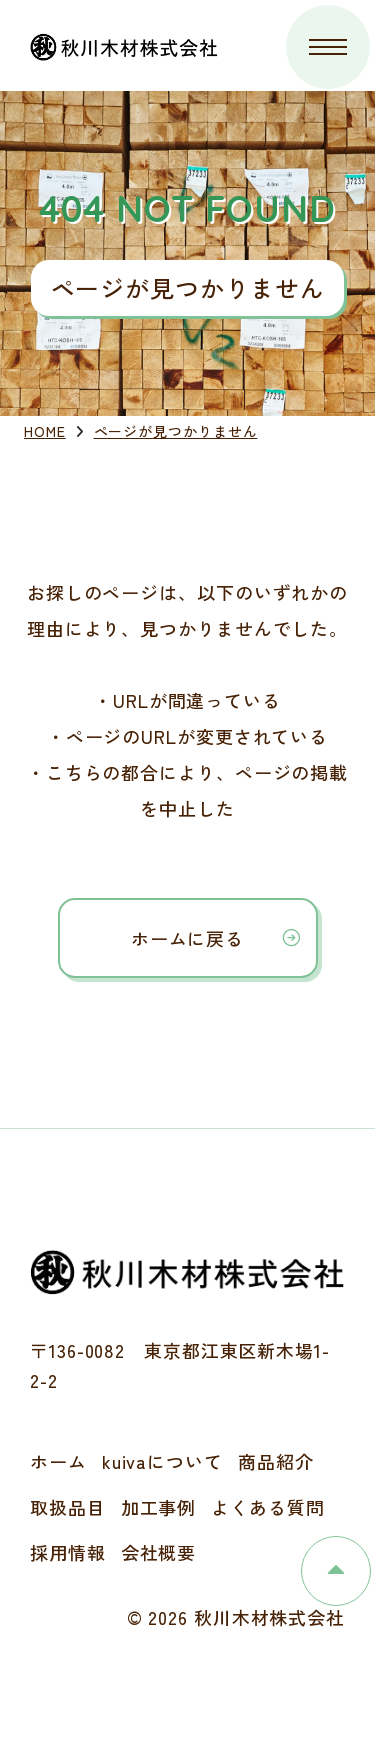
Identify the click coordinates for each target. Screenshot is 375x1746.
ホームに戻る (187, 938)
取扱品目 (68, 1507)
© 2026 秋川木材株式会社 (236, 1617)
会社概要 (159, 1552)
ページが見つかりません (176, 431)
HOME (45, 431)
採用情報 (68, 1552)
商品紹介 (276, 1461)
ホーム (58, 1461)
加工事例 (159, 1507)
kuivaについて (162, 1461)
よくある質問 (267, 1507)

▬▬▬

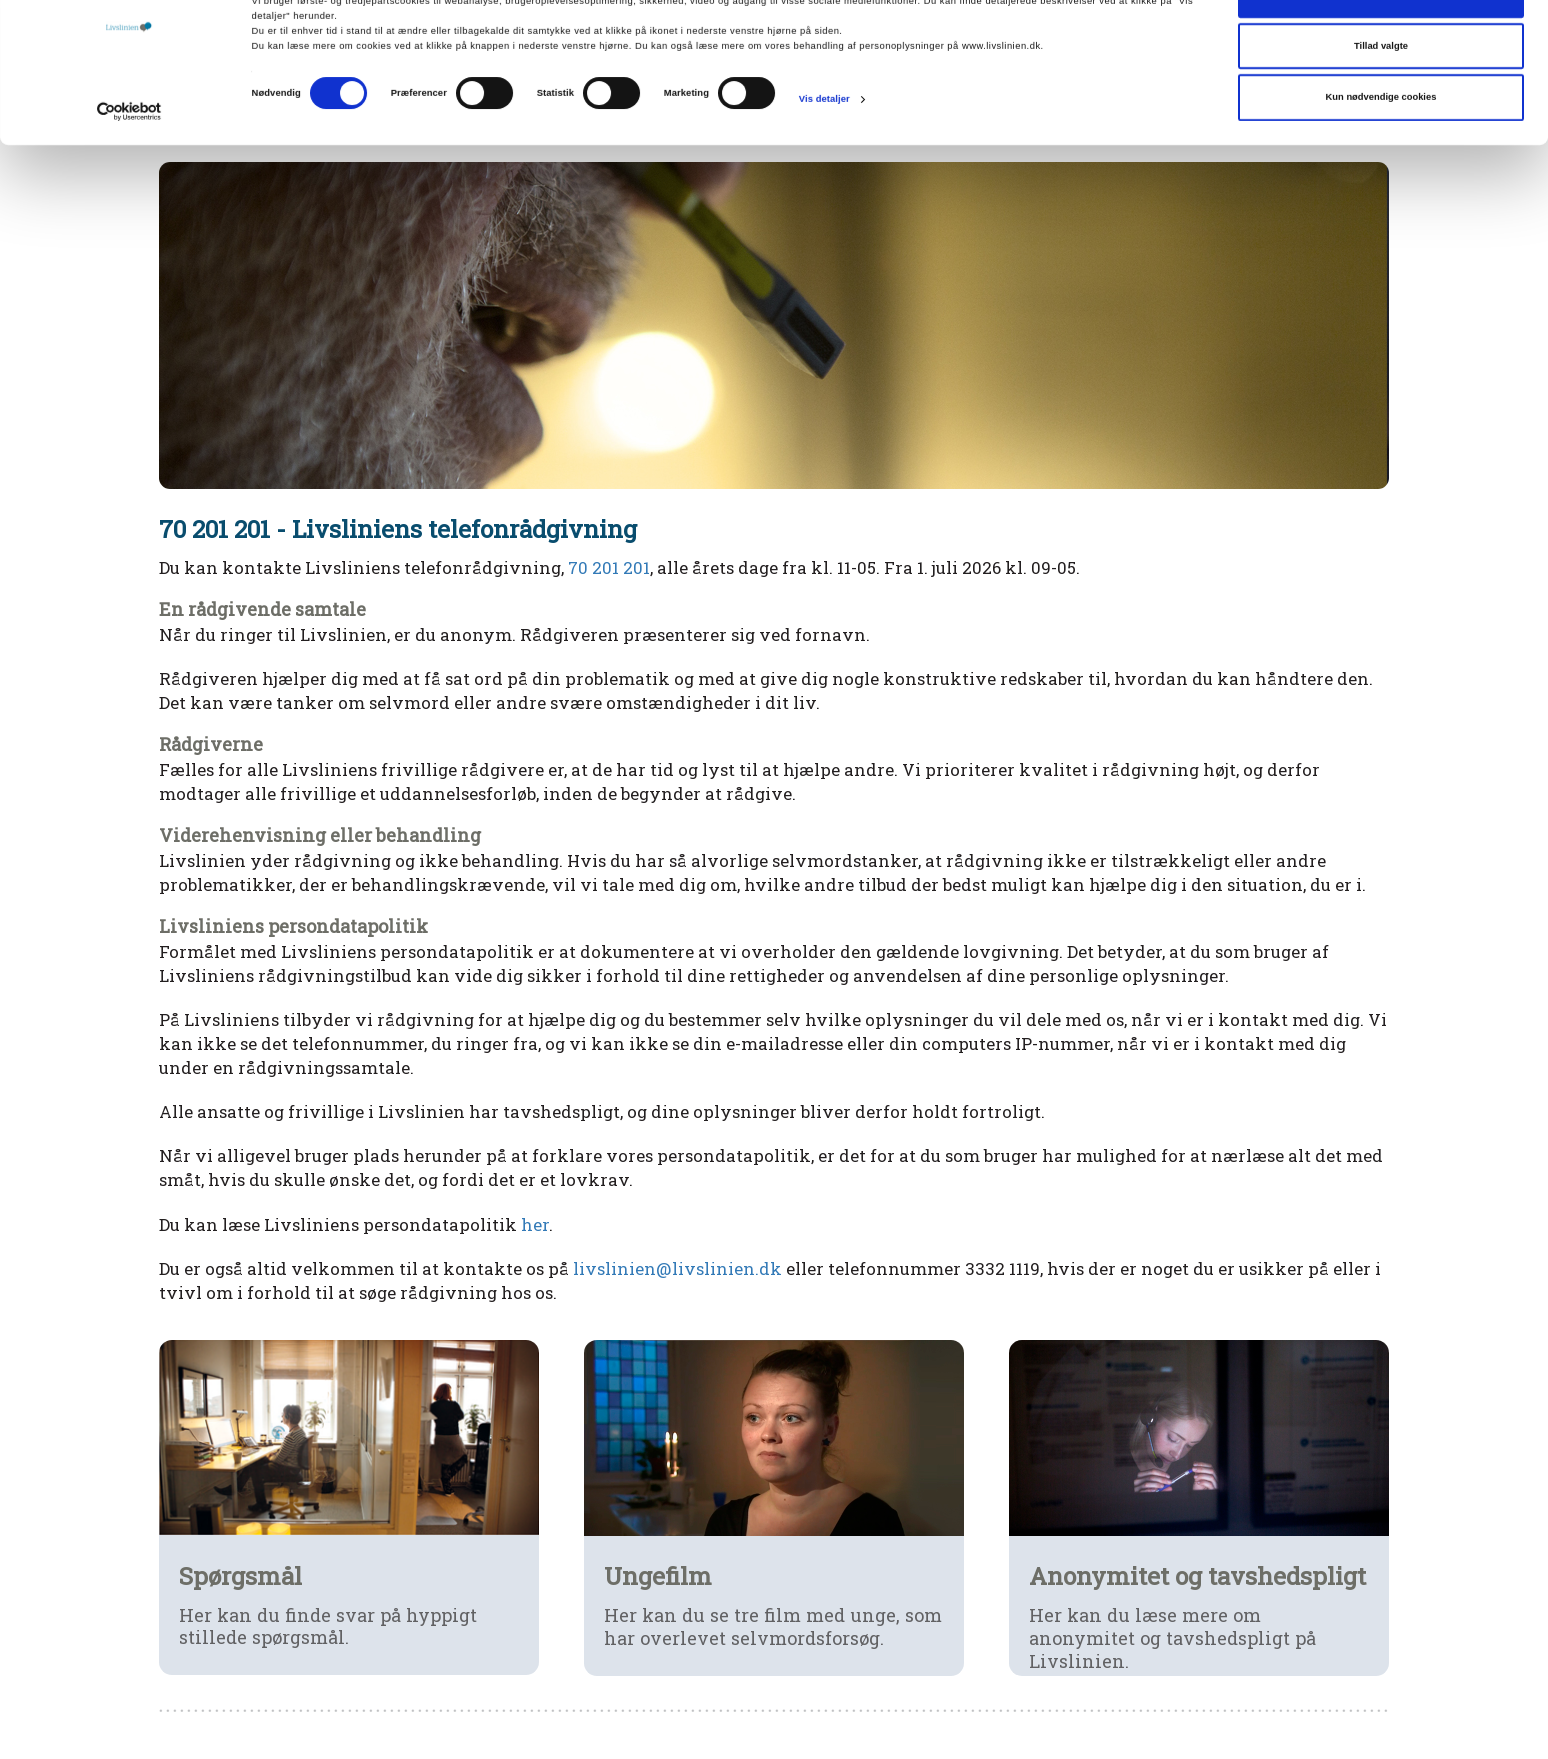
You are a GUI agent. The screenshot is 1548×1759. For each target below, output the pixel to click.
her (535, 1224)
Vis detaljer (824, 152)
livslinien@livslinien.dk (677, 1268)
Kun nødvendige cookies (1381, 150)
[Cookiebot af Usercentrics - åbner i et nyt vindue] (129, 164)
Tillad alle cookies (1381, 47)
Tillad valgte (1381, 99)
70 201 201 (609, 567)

▬▬▬

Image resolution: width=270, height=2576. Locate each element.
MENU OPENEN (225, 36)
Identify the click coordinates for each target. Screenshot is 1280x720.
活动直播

▬▬▬

## WORK TO COMPLETE
All that is wanted is an exact copy of the lines above from the one with "her (535, 1224)" through the one with "70 201 201 (609, 567)", with both ends included.

## WRITTEN ANSWER
her (535, 1224)
Vis detaljer (824, 152)
livslinien@livslinien.dk (677, 1268)
Kun nødvendige cookies (1381, 150)
[Cookiebot af Usercentrics - åbner i et nyt vindue] (129, 164)
Tillad alle cookies (1381, 47)
Tillad valgte (1381, 99)
70 201 201 (609, 567)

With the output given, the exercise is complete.